WASHINGTON, D.C. - (Mealey's) An injured maritime worker's compensation is based on the rate at the time he or she becomes disabled regardless of when a compensation order is issued, a split U.S. Supreme Court ruled March 20 (Dana Roberts v. Sea-Land Services, Inc., et al., No. 10-1399, U.S. Sup.). 

(Opinion. Document #73-120413-006Z.)

 

Dana Roberts slipped and fell on a patch of ice on Feb. 24, 2002, while working as a gatehouse dispatcher in Dutch Harbor, Alaska, for Sea-Land Services Inc.  He injured his neck and shoulder and did not return to work. 

Sea-Land voluntarily paid Roberts benefits absent a compensation order until fiscal year 2005.  When Sea-Land stopped the payments, Roberts filed a Longshore and Harbor Workers' Compensation Act (LHWCA) claim.  In fiscal year 2007, an administrative law judge (ALJ) awarded Roberts benefits at the statutory maximum rate of $966.08 per week.  This amount was twice the national average weekly wage for fiscal year 2002, the year when Roberts became disabled.   

Roberts moved for reconsideration, arguing that the "applicable" national average weekly wage was the figure for fiscal year 2007, the fiscal year when he was "newly awarded compensation" by the ALJ's order.  The latter figure would have entitled Roberts to $1,114.44 per week.  The ALJ denied reconsideration, and the Department of Labor's Benefits Review Board affirmed.  Roberts then appealed to the Ninth Circuit U.S. Court of Appeals. 

The Ninth Circuit held that an employee "is 'newly awarded compensation' . . . when he first becomes entitled to compensation."  Roberts then petitioned the U.S. Supreme Court. 

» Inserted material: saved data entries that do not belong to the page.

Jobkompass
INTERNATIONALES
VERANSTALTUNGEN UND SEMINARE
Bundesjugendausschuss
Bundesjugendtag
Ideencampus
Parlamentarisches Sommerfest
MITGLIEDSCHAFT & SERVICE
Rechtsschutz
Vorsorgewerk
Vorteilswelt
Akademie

Upholding the appellate panel's ruling, the Supreme Court majority opined that "[u]sing the national average weekly wage for the fiscal year in which an employee becomes disabled coheres with the LHWCA's administrative structure."  It also "avoids disparate treatment of similarly situated employees.  Under Roberts' reading, two employees who earn the same salary and suffer the same injury on the same day could be entitled to different rates of compensation based on the happenstance of their obtaining orders in different fiscal years.  We can imagine no reason why Congress would have intended by choosing the words 'newly awarded compensation,' to differentiate between employees based on such an arbitrary criterion," Justice Sonia Sotomayor wrote for the majority. 

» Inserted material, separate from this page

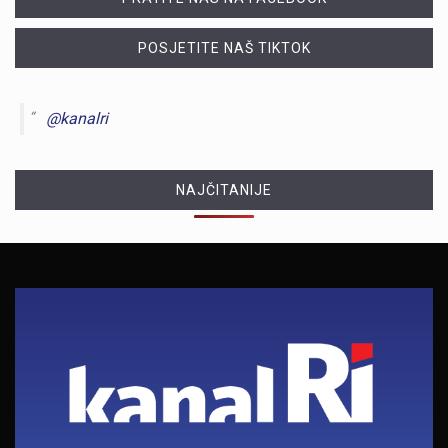
POSJETITE NAŠ TIKTOK
@kanalri
NAJČITANIJE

Finally, the majority held, using the average weekly wage for the fiscal year in which the injury occurs "discourages gamesmanship in the claims process.  If the fiscal year in which an order issues were to determine the cap, the fact that the national average weekly wage typically rises every year with inflation . . . would become unduly significant.  Every employee affected by the cap would seek the entry of a compensation order in a later fiscal year." 

Chief Justice John G. Roberts Jr. and Justices Antonin Scalia, Anthony M. Kennedy, Clarence Thomas, Stephen G. Breyer, Samuel Anthony Alito Jr. and Elena Kagan joined in the opinion. 

Justice Ruth Bader Ginsburg filed an opinion concurring in part and dissenting in part.  She agreed with the majority that Roberts' was incorrect in arguing that benefits must be based on the national weekly average the year an employee receives a formal compensation award.  However, Justice Ginsburg did not agree with the majority's conclusion that the rate should be established based on the year in which the employee becomes "statutorily entitled to compensation." 

Instead, she opined, "I would hold that an injured worker is 'newly awarded compensation' when (1) the employer voluntarily undertakes to pay benefits to the employee, or (2) an administrative law judge (ALJ), the Benefits Review Board (BRB), or a reviewing court orders the employer to pay such benefits." 

Joshua T. Gillelan II of Longshore Claimants' National Law Center in Washington represents Roberts.  Carter G. Phillips of Sidley Austin in Washington, Frank B. Hugg of Oakland, Calif., and Solicitor General Donald B. Verrilli Jr. and Assistant to the Solicitor General Joseph R. Palmore, both in Washington, represent the defendants.